- _Brief_: Search the material for "を検索する場合" and show all lines that contain it.

- _Input_:
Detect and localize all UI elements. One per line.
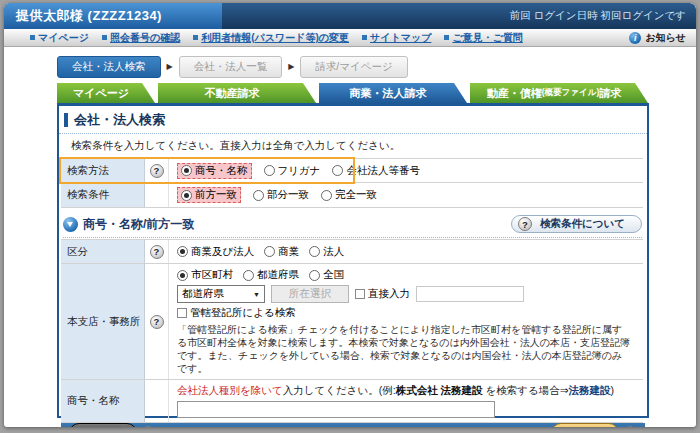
- radio-corporation[interactable]: 法人: [309, 245, 344, 259]
- nav-link-feedback[interactable]: ご意見・ご質問: [444, 31, 522, 45]
- tab-movables-request[interactable]: 動産・債権(概要ファイル)請求: [470, 83, 648, 103]
- search-settings-form: 検索方法 ? 商号・名称 フリガナ 会社法人等番号 検索条件 前方一致 部分一致…: [61, 158, 643, 208]
- search-button[interactable]: 検索: [551, 423, 619, 427]
- search-condition-label: 検索条件: [61, 183, 145, 207]
- nav-link-mypage[interactable]: マイページ: [30, 31, 89, 45]
- tab-mypage[interactable]: マイページ: [57, 83, 155, 103]
- prefecture-select[interactable]: 都道府県 ▼: [177, 285, 265, 303]
- radio-prefix-match[interactable]: 前方一致: [177, 187, 241, 203]
- radio-label: 都道府県: [257, 268, 299, 282]
- nav-link-confirmation-number[interactable]: 照会番号の確認: [102, 31, 180, 45]
- checkbox-icon: [355, 289, 365, 299]
- direct-input-checkbox[interactable]: 直接入力: [355, 287, 410, 301]
- clear-button[interactable]: クリア: [69, 423, 137, 427]
- detail-form: 区分 ? 商業及び法人 商業 法人 本支店・事務所 ? 市区町村 都道府県 全国: [61, 239, 643, 423]
- help-icon[interactable]: ?: [150, 164, 164, 178]
- bullet-icon: [362, 35, 367, 40]
- radio-prefecture[interactable]: 都道府県: [243, 268, 299, 282]
- radio-icon: [321, 190, 332, 201]
- hint-part: 入力してください。(例:: [283, 384, 396, 396]
- jurisdiction-search-checkbox[interactable]: 管轄登記所による検索: [177, 306, 296, 320]
- radio-icon: [332, 165, 343, 176]
- help-icon[interactable]: ?: [141, 426, 155, 427]
- main-content: 会社・法人検索 検索条件を入力してください。直接入力は全角で入力してください。 …: [57, 106, 649, 418]
- company-name-hint: 会社法人種別を除いて入力してください。(例:株式会社 法務建設 を検索する場合⇒…: [177, 384, 635, 398]
- radio-icon: [181, 190, 192, 201]
- notice-link[interactable]: i お知らせ: [629, 31, 686, 45]
- radio-partial-match[interactable]: 部分一致: [253, 188, 309, 202]
- radio-commerce-and-corp[interactable]: 商業及び法人: [177, 245, 254, 259]
- help-icon[interactable]: ?: [623, 426, 637, 427]
- chevron-down-icon: ▼: [253, 291, 260, 298]
- search-method-label: 検索方法: [61, 159, 145, 182]
- help-button-label: 検索条件について: [540, 217, 625, 231]
- breadcrumb-step-search[interactable]: 会社・法人検索: [57, 56, 161, 78]
- last-login-info: 前回 ログイン日時 初回ログインです: [510, 9, 696, 23]
- radio-label: 部分一致: [267, 188, 309, 202]
- help-icon[interactable]: ?: [150, 315, 164, 329]
- radio-label: 商業: [278, 245, 299, 259]
- company-name-label: 商号・名称: [61, 380, 145, 422]
- office-label: 本支店・事務所: [61, 264, 145, 379]
- radio-label: 商号・名称: [195, 164, 248, 178]
- radio-label: 法人: [323, 245, 344, 259]
- nav-links: マイページ 照会番号の確認 利用者情報(パスワード等)の変更 サイトマップ ご意…: [30, 31, 523, 45]
- radio-label: 市区町村: [191, 268, 233, 282]
- nav-link-label: ご意見・ご質問: [452, 31, 522, 45]
- category-row: 区分 ? 商業及び法人 商業 法人: [61, 239, 643, 264]
- radio-icon: [264, 165, 275, 176]
- bullet-icon: [102, 35, 107, 40]
- tab-label-part: 請求: [599, 86, 621, 101]
- action-bar: クリア ? 検索 ?: [61, 423, 645, 427]
- select-value: 都道府県: [182, 287, 224, 301]
- search-method-row: 検索方法 ? 商号・名称 フリガナ 会社法人等番号: [61, 158, 643, 183]
- radio-trade-name[interactable]: 商号・名称: [177, 163, 252, 179]
- instruction-text: 検索条件を入力してください。直接入力は全角で入力してください。: [59, 134, 647, 157]
- hint-red-part: 会社法人種別を除いて: [177, 384, 283, 396]
- radio-icon: [253, 190, 264, 201]
- nav-link-sitemap[interactable]: サイトマップ: [362, 31, 431, 45]
- radio-icon: [181, 165, 192, 176]
- jurisdiction-note: 「管轄登記所による検索」チェックを付けることにより指定した市区町村を管轄する登記…: [177, 323, 635, 375]
- radio-icon: [309, 270, 320, 281]
- tab-corporate-request[interactable]: 商業・法人請求: [319, 83, 467, 103]
- tab-bar: マイページ 不動産請求 商業・法人請求 動産・債権(概要ファイル)請求: [57, 83, 649, 103]
- search-condition-help-button[interactable]: ? 検索条件について: [511, 215, 642, 233]
- radio-label: フリガナ: [278, 164, 321, 178]
- nav-bar: マイページ 照会番号の確認 利用者情報(パスワード等)の変更 サイトマップ ご意…: [4, 29, 696, 47]
- hint-part: を検索する場合⇒: [483, 384, 569, 396]
- location-select-button[interactable]: 所在選択: [271, 285, 349, 303]
- radio-furigana[interactable]: フリガナ: [264, 164, 321, 178]
- nav-link-user-info-change[interactable]: 利用者情報(パスワード等)の変更: [193, 31, 349, 45]
- breadcrumb-step-request: 請求/マイページ: [300, 56, 407, 78]
- radio-nationwide[interactable]: 全国: [309, 268, 344, 282]
- category-label: 区分: [61, 240, 145, 263]
- radio-icon: [177, 270, 188, 281]
- radio-label: 完全一致: [335, 188, 377, 202]
- breadcrumb: 会社・法人検索 ▶ 会社・法人一覧 ▶ 請求/マイページ: [57, 56, 696, 77]
- radio-corporate-number[interactable]: 会社法人等番号: [332, 164, 420, 178]
- checkbox-label: 管轄登記所による検索: [190, 306, 296, 320]
- radio-municipality[interactable]: 市区町村: [177, 268, 233, 282]
- user-badge: 提供太郎様 (ZZZZ1234): [4, 3, 222, 29]
- nav-link-label: 照会番号の確認: [110, 31, 180, 45]
- breadcrumb-step-list: 会社・法人一覧: [179, 56, 283, 78]
- tab-real-estate-request[interactable]: 不動産請求: [158, 83, 316, 103]
- search-condition-row: 検索条件 前方一致 部分一致 完全一致: [61, 183, 643, 208]
- radio-commerce[interactable]: 商業: [264, 245, 299, 259]
- radio-label: 全国: [323, 268, 344, 282]
- hint-bold-part: 法務建設: [569, 384, 611, 396]
- hint-part: ): [611, 384, 615, 396]
- help-icon: ?: [518, 217, 532, 231]
- nav-link-label: サイトマップ: [370, 31, 431, 45]
- page-title-row: 会社・法人検索: [59, 106, 647, 134]
- company-name-input[interactable]: [177, 401, 495, 418]
- help-icon[interactable]: ?: [150, 245, 164, 259]
- hint-bold-part: 株式会社 法務建設: [396, 384, 483, 396]
- arrow-icon: ▶: [288, 62, 294, 71]
- direct-input-field[interactable]: [416, 286, 524, 302]
- info-icon: i: [629, 32, 641, 44]
- radio-exact-match[interactable]: 完全一致: [321, 188, 377, 202]
- radio-icon: [177, 246, 188, 257]
- nav-link-label: マイページ: [38, 31, 89, 45]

- _Output for this exercise_:
- company-name-hint: 会社法人種別を除いて入力してください。(例:株式会社 法務建設 を検索する場合⇒…: [177, 384, 635, 398]
- hint-part: を検索する場合⇒: [483, 384, 569, 396]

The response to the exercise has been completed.